Quale assicurazione sanitaria pubblica?
Ho preso spunto per questo articolo da una conferenza tenuta all’Istituto Bruno Leoni da P. Lemieux dal titolo “L’assicurazione sanitaria pubblica in uno stato egoista”. Ho però poi aggiunto alcune considerazioni della attuale situazione italiana…
La situazione in uno stato “egoista”, dove la sanità e “diseguale”

Ho preso spunto per questo articolo da una conferenza tenuta all’Istituto Bruno Leoni da P. Lemieux dal titolo “L’assicurazione sanitaria pubblica in uno stato egoista”.[1] Ho però poi aggiunto alcune considerazioni della attuale situazione italiana sulla sostenibilità e all’equo accesso alle prestazioni sanitarie del nostro paese.

Nei sistemi a centro di spesa unico (single payer) il compito di raccogliere fondi e acquistare i servizi sanitari per l’intera popolazione viene affidato a una sola organizzazione, di norma lo Stato, che quindi riveste un ruolo essenziale per l’assicurazione sanitaria.[11]

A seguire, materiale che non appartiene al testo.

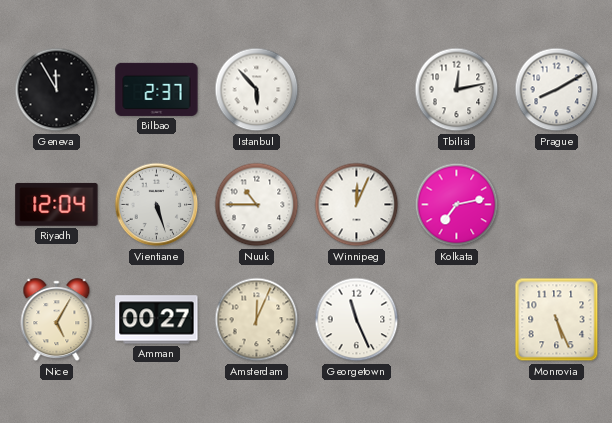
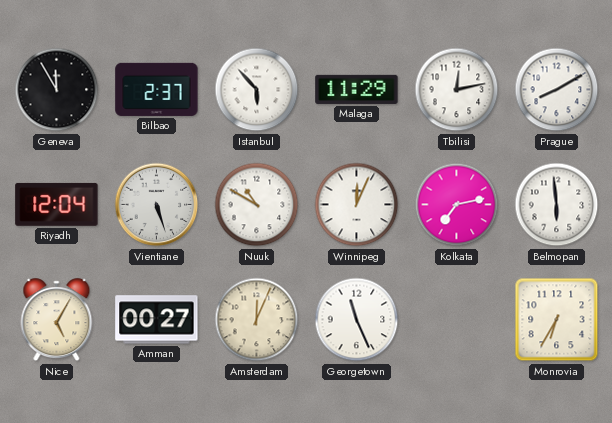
Malaga: none -> 11:29
Nuuk: 10:45 -> 10:50
Belmopan: none -> 5:59
Monrovia: 5:26 -> 6:35
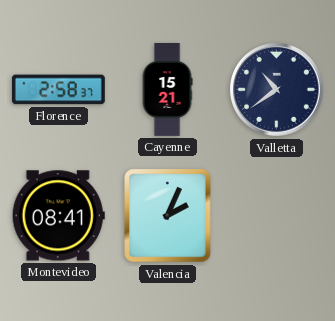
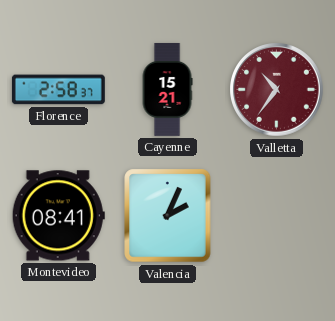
Valletta: 10:39 -> 10:36
Valletta dial: navy -> burgundy
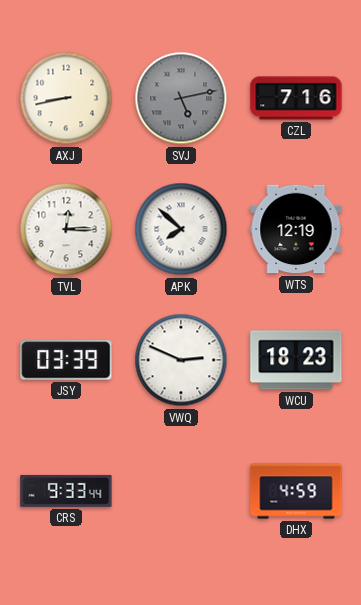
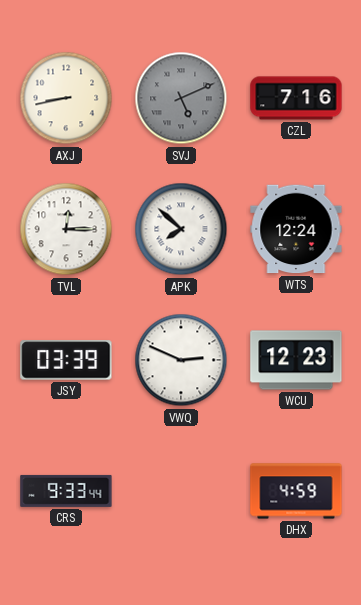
SVJ: 5:13 -> 5:11
WTS: 12:19 -> 12:24
WCU: 18:23 -> 12:23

Ma come opera lo Stato in questa sua posizione essenziale che può essere paragonata addirittura a livello monopolista?
Lo Stato mira, in modo disinteressato a soddisfare le esigenze di tutti i cittadini, quale che sia il colore politico del governo in carica. E questa è l’opinione generale degli studiosi che si occupano di sanità pubblica.

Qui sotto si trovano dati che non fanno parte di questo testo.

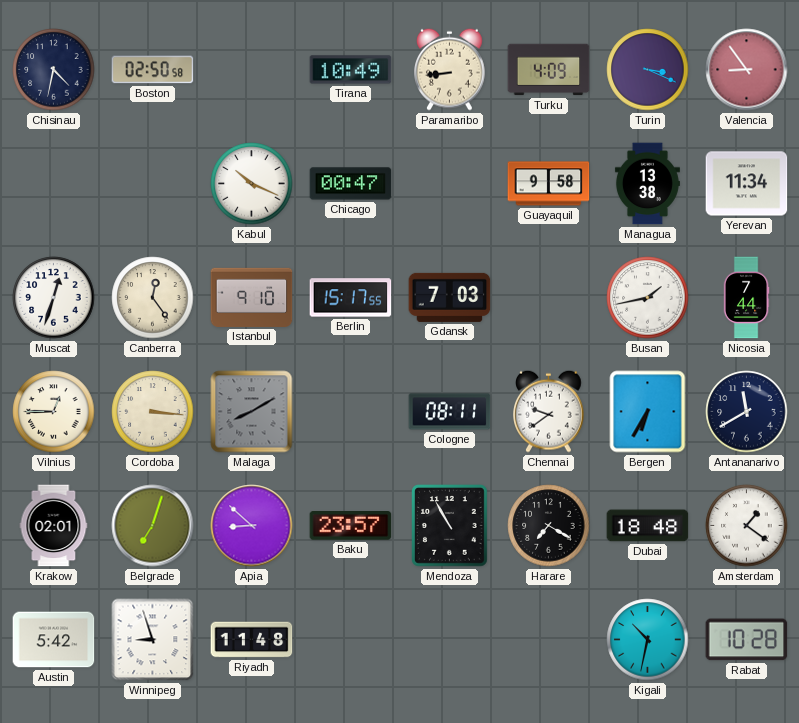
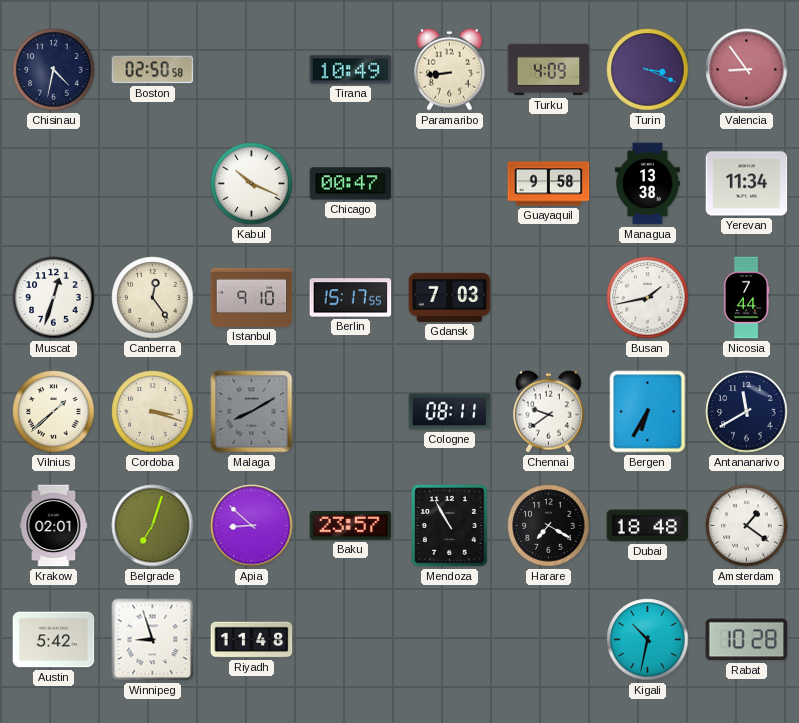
Vilnius: 12:45 -> 1:38
Cordoba: 3:16 -> 3:18
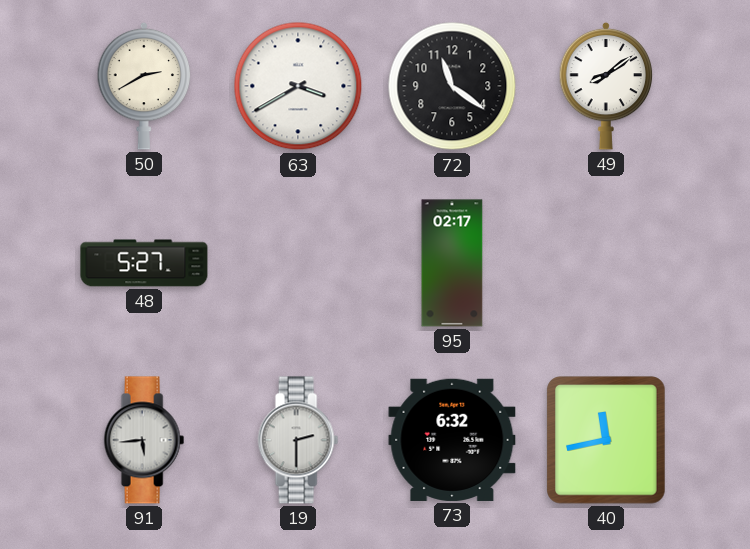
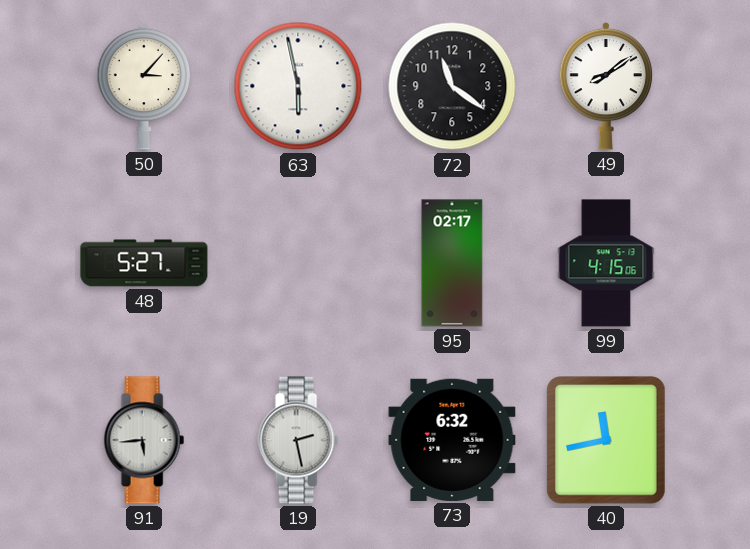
50: 2:40 -> 3:07
63: 3:40 -> 5:58
99: none -> 4:15
19: 2:30 -> 2:28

Si può, pertanto, affermare che lo Stato ci protegga in maniera benevola, faccia cioè da Angelo Custode nei confronti del cittadino. L’assistenza pubblica al cittadino, soprattutto al cittadino privo di mezzi, parte da una istituzione di Bismarck – il cancelliere di ferro – che fece nel 19° secolo grande la Germania.

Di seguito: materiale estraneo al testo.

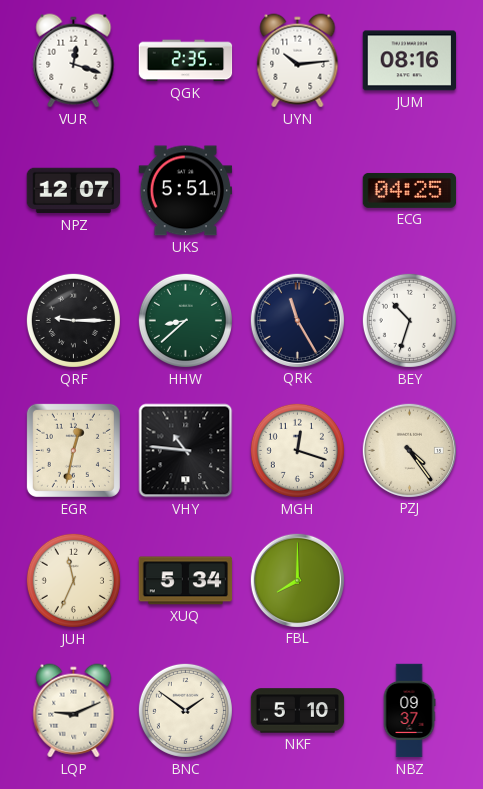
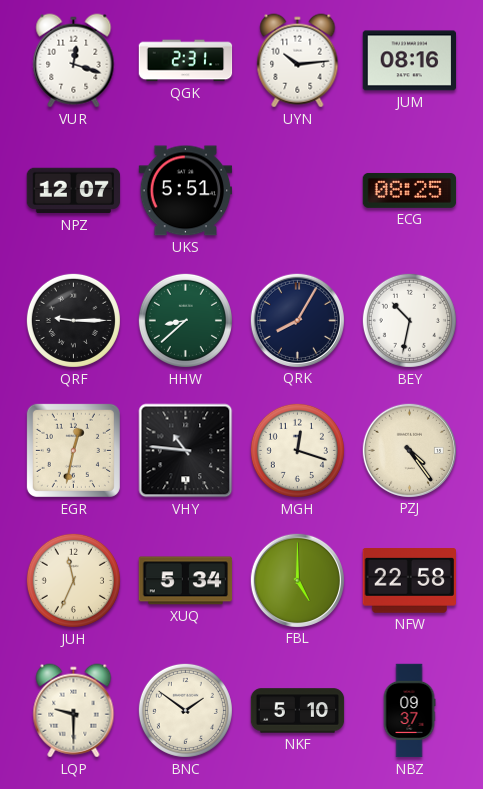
QGK: 2:35 -> 2:31
ECG: 04:25 -> 08:25
QRK: 11:25 -> 8:05
BEY: 10:33 -> 10:32
FBL: 8:00 -> 5:00
NFW: none -> 22:58
LQP: 9:11 -> 9:30
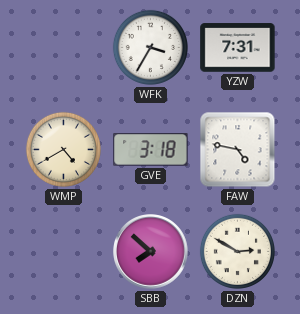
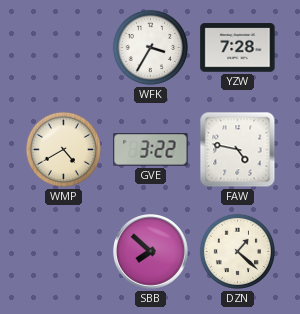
YZW: 7:31 -> 7:28
GVE: 3:18 -> 3:22
DZN: 2:50 -> 1:22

Il suo pensiero era questo:
«Che lo Stato debba assistere i cittadini bisognosi in misura maggiore del passato non è solo dovere cristiano e umanitario, del quale l’apparato statale dovrebbe essere pienamente consapevole: è anche un compito da svolgere per la preservazione dello Stato stesso. Lo scopo di tale compito consiste nel far radicare nei gruppi meno abbienti, che sono i più numerosi e i meno informati, l’idea che lo Stato sia un istituto non solo necessario, ma anche benefico».[2]

All’epoca (fine ‘800) della intuizione di Bismarck la sanità pubblica assisteva il 38% della popolazione considerando i paesi compresi nell’attuale area OCSE: copertura che oggi è valutata dell’88%.
Ma non in tutti i paesi, anche tra quelli considerati più industrializzati, la copertura è così ampia.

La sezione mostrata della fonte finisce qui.